In awarding ZeniMax $500 million, the jury also said that Oculus did not misappropriate trade secrets as contended by ZeniMax. Of the $500 million, Oculus is paying out $200 million for breaking the NDA and $50 million for copyright infringement. Oculus and Luckey each have to pay $50 million for false designation. And Iribe has to pay $150 million for the same, final count.

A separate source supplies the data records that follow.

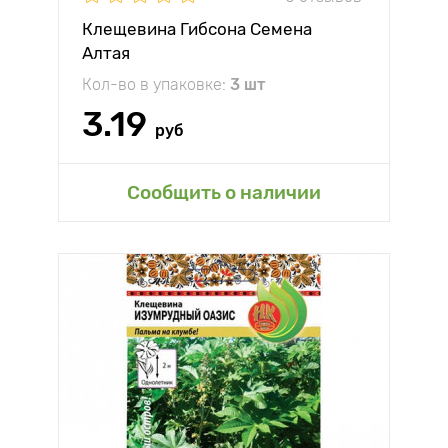
Клещевина Гибсона Семена
Алтая
Кол-во в упаковке:
3 шт
3.19
руб
Сообщить о наличии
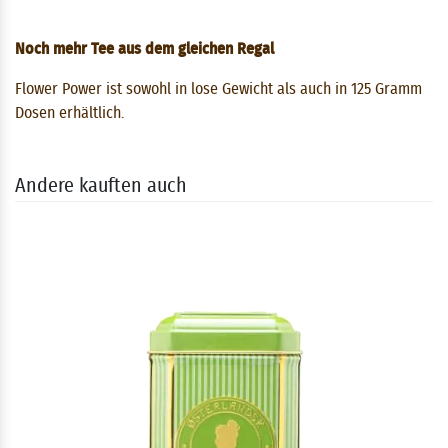
Noch mehr Tee aus dem gleichen Regal
Flower Power ist sowohl in lose Gewicht als auch in 125 Gramm
Dosen erhältlich.
Andere kauften auch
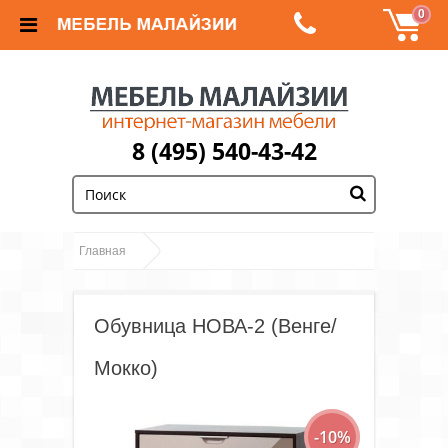
0
8 (495) 540-43-42
;
Главная
Обувницы, прихожие и подставки для обуви
Обувница НОВА-2 (Венге/
Обувница НОВА-2
Обувницы
(Венге/ Мокко)
Мокко)
-10%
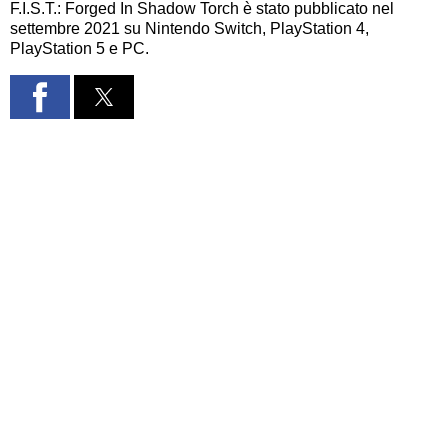
F.I.S.T.: Forged In Shadow Torch è stato pubblicato nel
settembre 2021 su Nintendo Switch, PlayStation 4,
PlayStation 5 e PC.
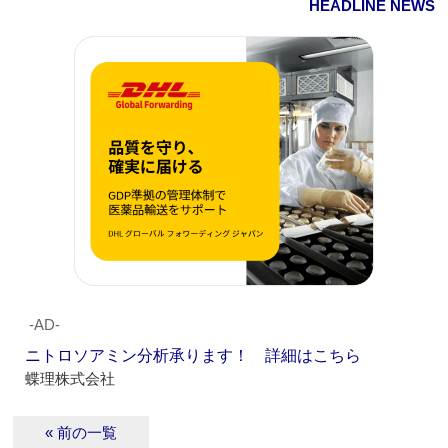
HEADLINE NEWS
‐AD‐
ニトロソアミン分析承ります！ 詳細はこちら
蝶理株式会社
« 前の一覧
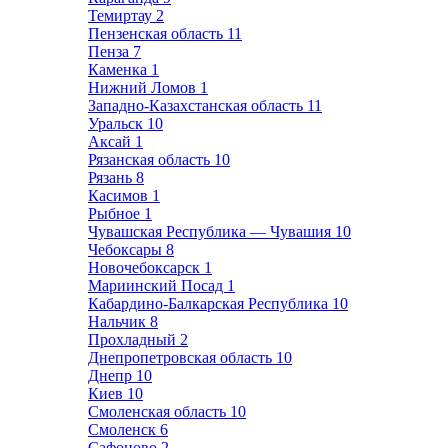
Темиртау
2
Пензенская область
11
Пенза
7
Каменка
1
Нижний Ломов
1
Западно-Казахстанская область
11
Уральск
10
Аксай
1
Рязанская область
10
Рязань
8
Касимов
1
Рыбное
1
Чувашская Республика — Чувашия
10
Чебоксары
8
Новочебоксарск
1
Мариинский Посад
1
Кабардино-Балкарская Республика
10
Нальчик
8
Прохладный
2
Днепропетровская область
10
Днепр
10
Киев
10
Смоленская область
10
Смоленск
6
Сафоново
2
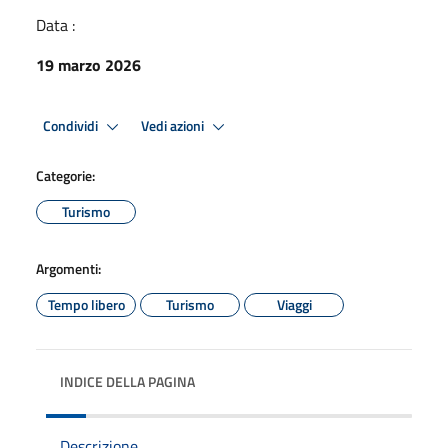
Data :
19 marzo 2026
Condividi
Vedi azioni
Categorie:
Turismo
Argomenti:
Tempo libero
Turismo
Viaggi
INDICE DELLA PAGINA
Descrizione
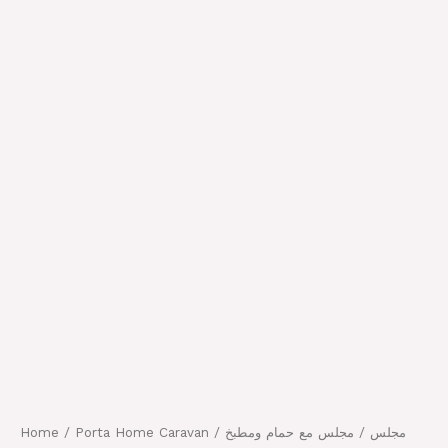
Home
/
Porta Home Caravan
/
/ مجلس مع حمام ومطبخ
مجلس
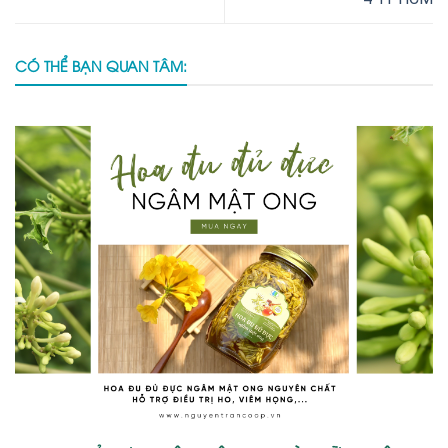
CÓ THỂ BẠN QUAN TÂM:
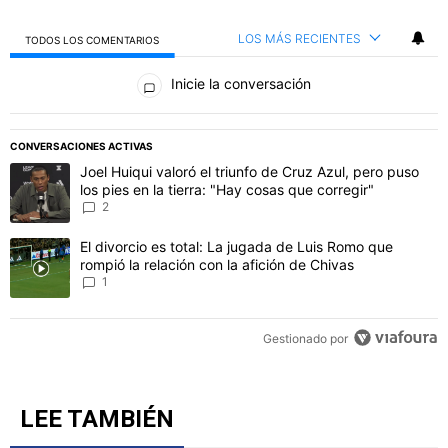
LOS MÁS RECIENTES
TODOS LOS COMENTARIOS
Todos los comentarios
Inicie la conversación
PUBLICIDAD
CONVERSACIONES ACTIVAS
Este listado muestra los artículos con más comentarios en los último
Un artículo de tendencia con el título "Joel Huiqui valoró el triunfo
Joel Huiqui valoró el triunfo de Cruz Azul, pero puso
los pies en la tierra: "Hay cosas que corregir"
2
Un artículo de tendencia con el título "El divorcio es total: La jug
El divorcio es total: La jugada de Luis Romo que
rompió la relación con la afición de Chivas
1
Gestionado por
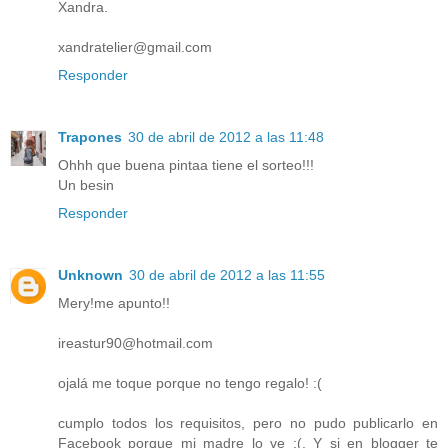
Xandra.
xandratelier@gmail.com
Responder
Trapones
30 de abril de 2012 a las 11:48
Ohhh que buena pintaa tiene el sorteo!!!
Un besin
Responder
Unknown
30 de abril de 2012 a las 11:55
Mery!me apunto!!
ireastur90@hotmail.com
ojalá me toque porque no tengo regalo! :(
cumplo todos los requisitos, pero no pudo publicarlo en
Facebook porque mi madre lo ve :(. Y si en blogger te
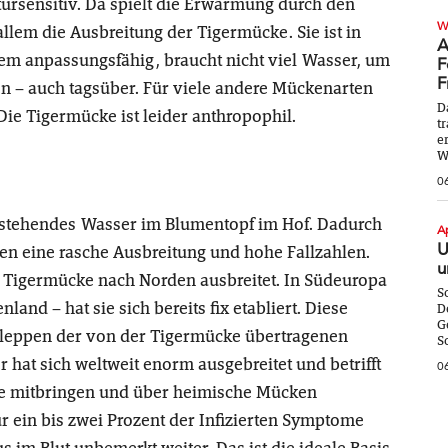
ursensitiv. Da spielt die Erwärmung durch den
W
llem die Ausbreitung der Tigermücke. Sie ist in
A
xtrem anpassungsfähig, braucht nicht viel Wasser, um
F
F
n – auch tagsüber. Für viele andere Mückenarten
D
Die Tigermücke ist leider anthropophil.
t
e
W
0
as stehendes Wasser im Blumentopf im Hof. Dadurch
A
U
hen eine rasche Ausbreitung und hohe Fallzahlen.
u
ie Tigermücke nach Norden ausbreitet. In Südeuropa
S
nland – hat sie sich bereits fix etabliert. Diese
D
G
hleppen der von der Tigermücke übertragenen
S
hat sich weltweit enorm ausgebreitet und betrifft
0
se mitbringen und über heimische Mücken
r ein bis zwei Prozent der Infizierten Symptome
us im Blut unbemerkt weiter. Das ist die ideale Basis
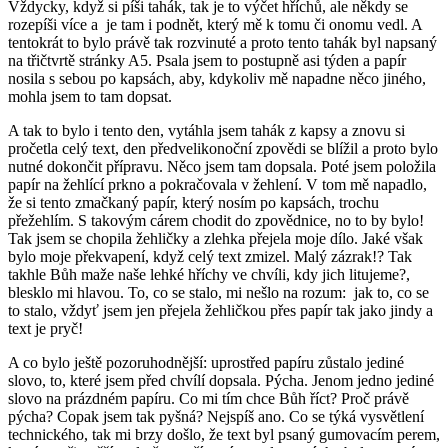
Vždycky, když si píši tahák, tak je to výčet hříchů, ale někdy se
rozepíši více a je tam i podnět, který mě k tomu či onomu vedl. A
tentokrát to bylo právě tak rozvinuté a proto tento tahák byl napsaný
na třičtvrtě stránky A5. Psala jsem to postupně asi týden a papír
nosila s sebou po kapsách, aby, kdykoliv mě napadne něco jiného,
mohla jsem to tam dopsat.
A tak to bylo i tento den, vytáhla jsem tahák z kapsy a znovu si
pročetla celý text, den předvelikonoční zpovědi se blížil a proto bylo
nutné dokončit přípravu. Něco jsem tam dopsala. Poté jsem položila
papír na žehlící prkno a pokračovala v žehlení. V tom mě napadlo,
že si tento zmačkaný papír, který nosím po kapsách, trochu
přežehlím.
S takovým cárem chodit do zpovědnice, no to by bylo!
Tak jsem se chopila žehličky a zlehka přejela moje dílo. Jaké však
bylo moje překvapení, když celý text zmizel. Malý zázrak!? Tak
takhle Bůh maže naše lehké hříchy ve chvíli, kdy jich litujeme?,
blesklo mi hlavou. To, co se stalo, mi nešlo na rozum: jak to, co se
to stalo, vždyť jsem jen přejela žehličkou přes papír tak jako jindy a
text je pryč!
A co bylo ještě pozoruhodnější: uprostřed papíru zůstalo jediné
slovo, to, které jsem před chvílí dopsala. Pýcha. Jenom jedno jediné
slovo na prázdném papíru. Co mi tím chce Bůh říct? Proč právě
pýcha? Copak jsem tak pyšná? Nejspíš ano. Co se týká vysvětlení
technického, tak mi brzy došlo, že text byl psaný gumovacím perem,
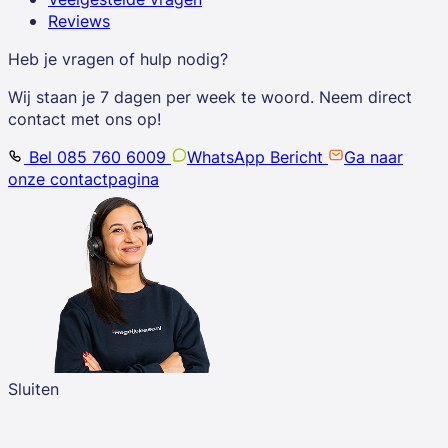
Reviews
Heb je vragen of hulp nodig?
Wij staan je 7 dagen per week te woord. Neem direct
contact met ons op!
Bel 085 760 6009
WhatsApp Bericht
Ga naar
onze contactpagina
Sluiten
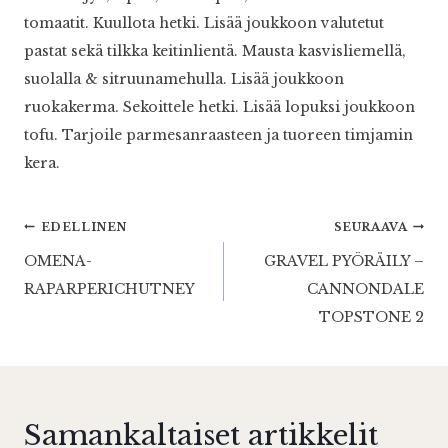
tomaatit. Kuullota hetki. Lisää joukkoon valutetut
pastat sekä tilkka keitinlientä. Mausta kasvisliemellä,
suolalla & sitruunamehulla. Lisää joukkoon
ruokakerma. Sekoittele hetki. Lisää lopuksi joukkoon
tofu. Tarjoile parmesanraasteen ja tuoreen timjamin
kera.
Artikkelien
EDELLINEN
SEURAAVA
OMENA-
GRAVEL PYÖRÄILY –
selaus
RAPARPERICHUTNEY
CANNONDALE
TOPSTONE 2
Samankaltaiset artikkelit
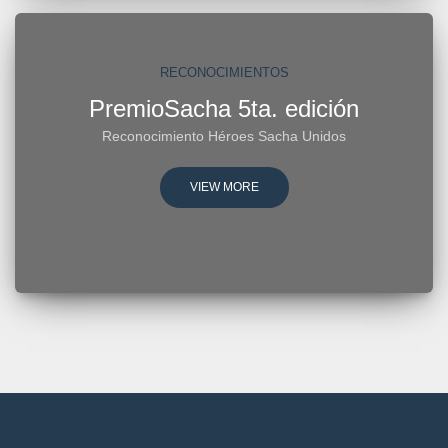
RECONOCIMIENTOS
PremioSacha 5ta. edición
Reconocimiento Héroes Sacha Unidos
VIEW MORE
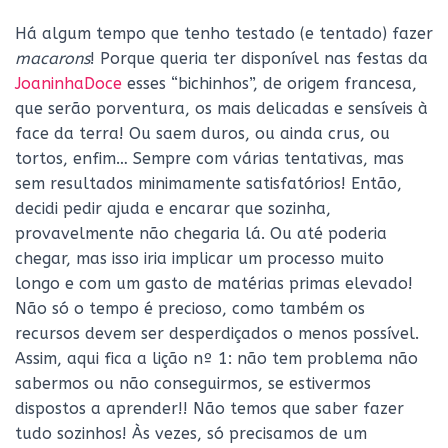
Há algum tempo que tenho testado (e tentado) fazer
macarons
! Porque queria ter disponível nas festas da
JoaninhaDoce
esses “bichinhos”, de origem francesa,
que serão porventura, os mais delicadas e sensíveis à
face da terra! Ou saem duros, ou ainda crus, ou
tortos, enfim… Sempre com várias tentativas, mas
sem resultados minimamente satisfatórios! Então,
decidi pedir ajuda e encarar que sozinha,
provavelmente não chegaria lá. Ou até poderia
chegar, mas isso iria implicar um processo muito
longo e com um gasto de matérias primas elevado!
Não só o tempo é precioso, como também os
recursos devem ser desperdiçados o menos possível.
Assim, aqui fica a lição nº 1: não tem problema não
sabermos ou não conseguirmos, se estivermos
dispostos a aprender!! Não temos que saber fazer
tudo sozinhos! Às vezes, só precisamos de um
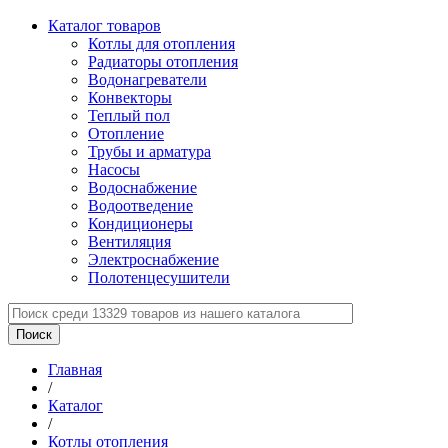
Каталог товаров
Котлы для отопления
Радиаторы отопления
Водонагреватели
Конвекторы
Теплый пол
Отопление
Трубы и арматура
Насосы
Водоснабжение
Водоотведение
Кондиционеры
Вентиляция
Электроснабжение
Полотенцесушители
Главная
/
Каталог
/
Котлы отопления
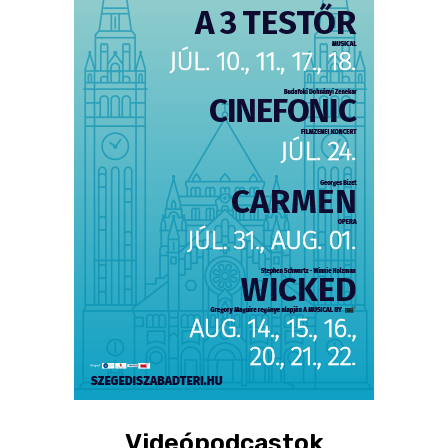
Videópodcastok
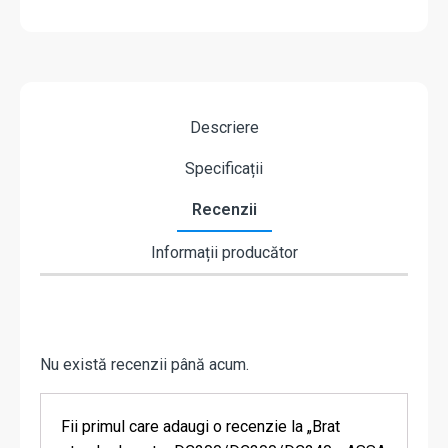
Descriere
Specificații
Recenzii
Informații producător
Nu există recenzii până acum.
Fii primul care adaugi o recenzie la „Brat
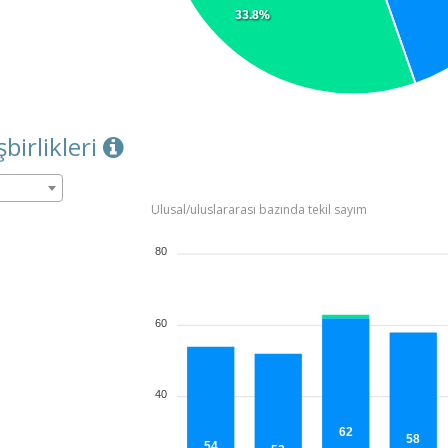
33.8%
şbirlikleri
Ulusal/uluslararası bazında tekil sayım
80
60
40
62
58
54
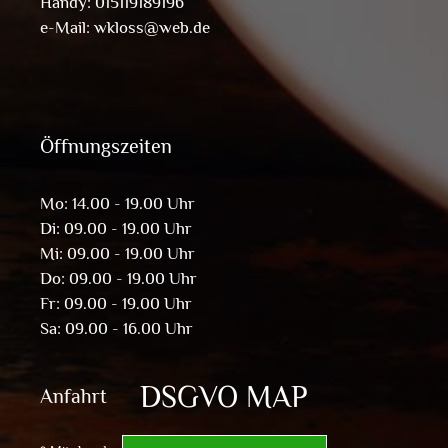
Handy: 015119189196
e-Mail:
wkloss@web.de
Öffnungszeiten
Mo: 14.00 - 19.00 Uhr
Di: 09.00 - 19.00 Uhr
Mi: 09.00 - 19.00 Uhr
Do: 09.00 - 19.00 Uhr
Fr: 09.00 - 19.00 Uhr
Sa: 09.00 - 16.00 Uhr
DSGVO MAP
Anfahrt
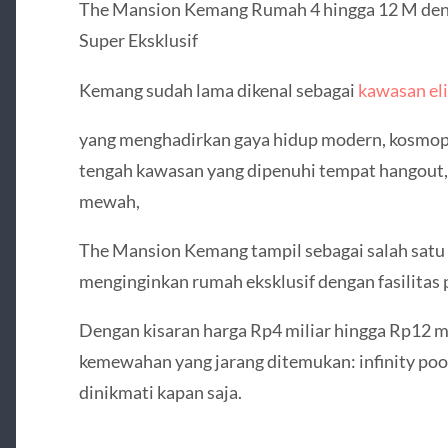
The Mansion Kemang Rumah 4 hingga 12 M deng
Super Eksklusif
Kemang sudah lama dikenal sebagai
kawasan eli
yang menghadirkan gaya hidup modern, kosmop
tengah kawasan yang dipenuhi tempat hangout, s
mewah,
The Mansion Kemang tampil sebagai salah satu 
menginginkan rumah eksklusif dengan fasilitas
Dengan kisaran harga Rp4 miliar hingga Rp12 m
kemewahan yang jarang ditemukan: infinity pool
dinikmati kapan saja.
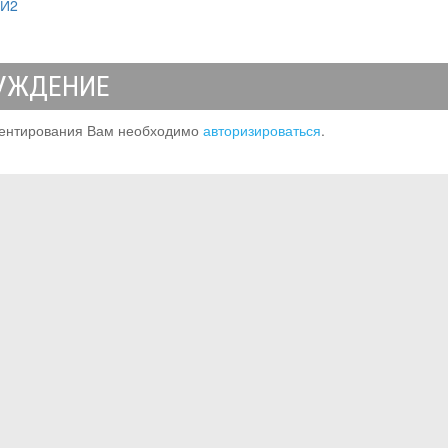
МИ2
УЖДЕНИЕ
ентирования Вам необходимо
авторизироваться
.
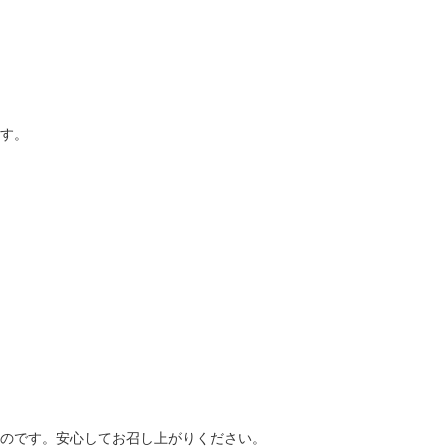
す。
のです。安心してお召し上がりください。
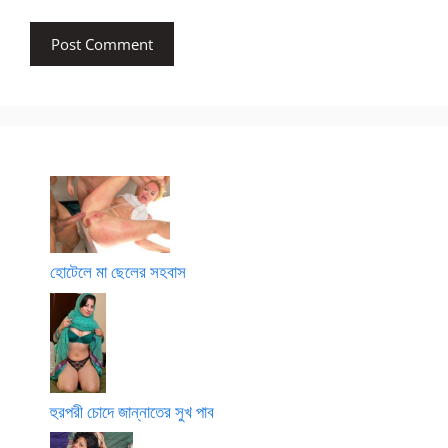
হোটেলে মা ছেলের সহবাস
হুরপরী চোদে জান্নাতের সুখ পাব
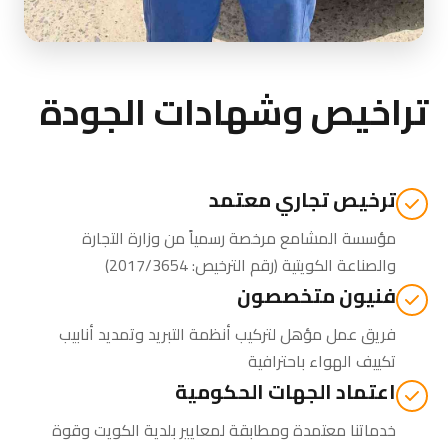
تراخيص وشهادات الجودة
ترخيص تجاري معتمد
مؤسسة المشامع مرخصة رسمياً من
وزارة التجارة
والصناعة الكويتية
(رقم الترخيص: 2017/3654)
فنيون متخصصون
فريق عمل مؤهل لتركيب أنظمة التبريد وتمديد أنابيب
تكييف الهواء باحترافية
اعتماد الجهات الحكومية
خدماتنا معتمدة ومطابقة لمعايير بلدية الكويت وقوة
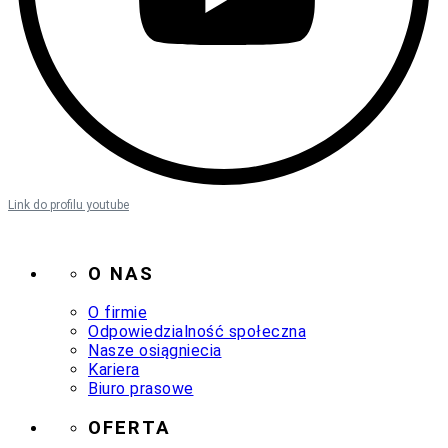
Link do profilu youtube
O NAS
O firmie
Odpowiedzialność społeczna
Nasze osiągniecia
Kariera
Biuro prasowe
OFERTA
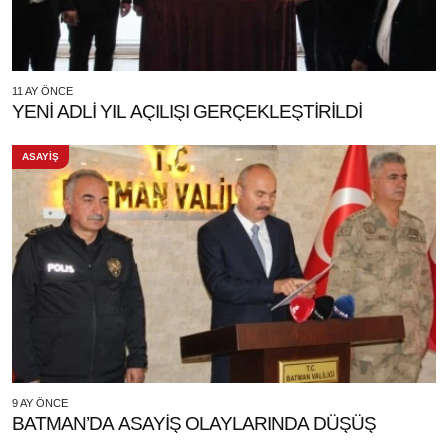
11 AY ÖNCE
YENİ ADLİ YIL AÇILIŞI GERÇEKLEŞTİRİLDİ
ASAYİŞ
9 AY ÖNCE
BATMAN’DA ASAYİŞ OLAYLARINDA DÜŞÜŞ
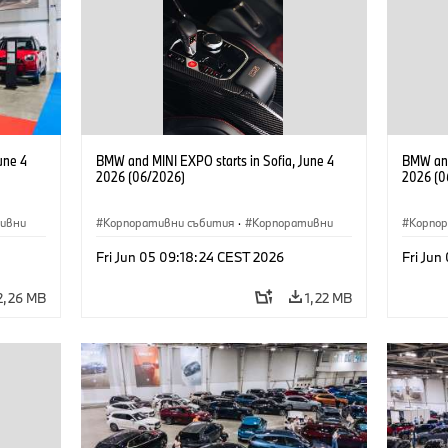
une 4
BMW and MINI EXPO starts in Sofia, June 4
BMW and
2026 (06/2026)
2026 (0
ивни
Корпоративни събития
·
Корпоративни
Корпо
Fri Jun 05 09:18:24 CEST 2026
Fri Jun
2,26 MB
1,22 MB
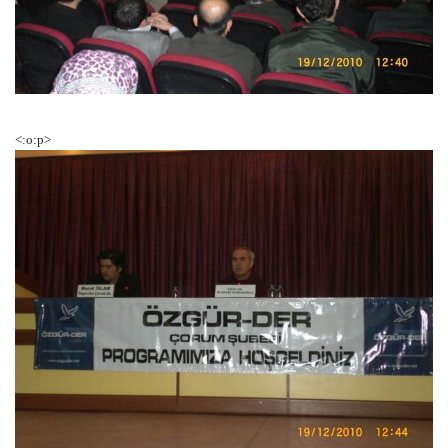
<:o:p>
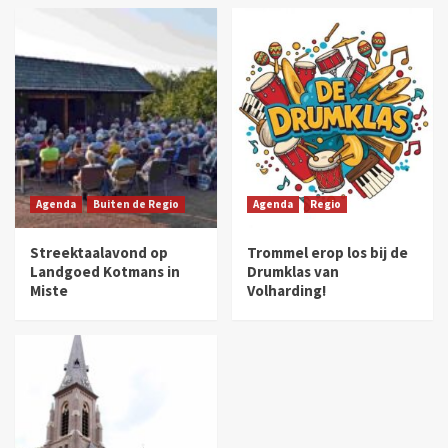
Agenda
Buiten de Regio
Agenda
Regio
Streektaalavond op
Trommel erop los bij de
Landgoed Kotmans in
Drumklas van
Miste
Volharding!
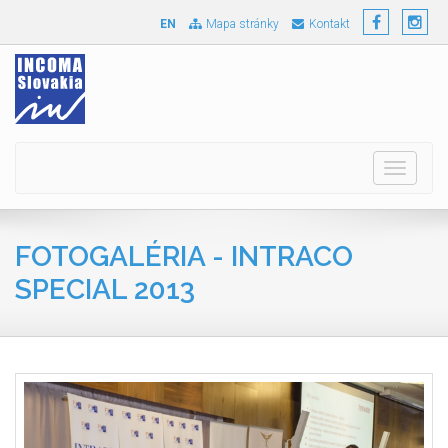
EN
Mapa stránky
Kontakt
Toggle
navigati
FOTOGALÉRIA - INTRACO
SPECIAL 2013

Ironically, Luckey's secret Reddit name when he was secretly financing a pro-Trump group was "NimbleRichMan" -- and this ruling seems likely to make him much less rich. And Oculus lost at least partly because the defense wasn't very nimble: Reportedly, VR pioneer Nonny de la Peña was not brought to testify on Oculus' behalf, even though her testimony would have refuted a key ZeniMax claim, that John Carmack (who once worked for ZeniMax), not Luckey, was the key developer of the first Rift prototype. Nonny knows otherwise:
Palmer Luckey was de la Peña’s intern at USC’s Institute for Creative Technologies, learning and honing much of his VR abilities under her guidance. Working with de la Peña in 2012, Palmer Luckey originally built what would become a prototype for the Oculus Rift (nearly a year before his famous Kickstarter) for her acclaimed “Hunger LA” VR experience at the Sundance Film Festival.
And now, without her testimony, Oculus is probably out hundreds of millions of dollars.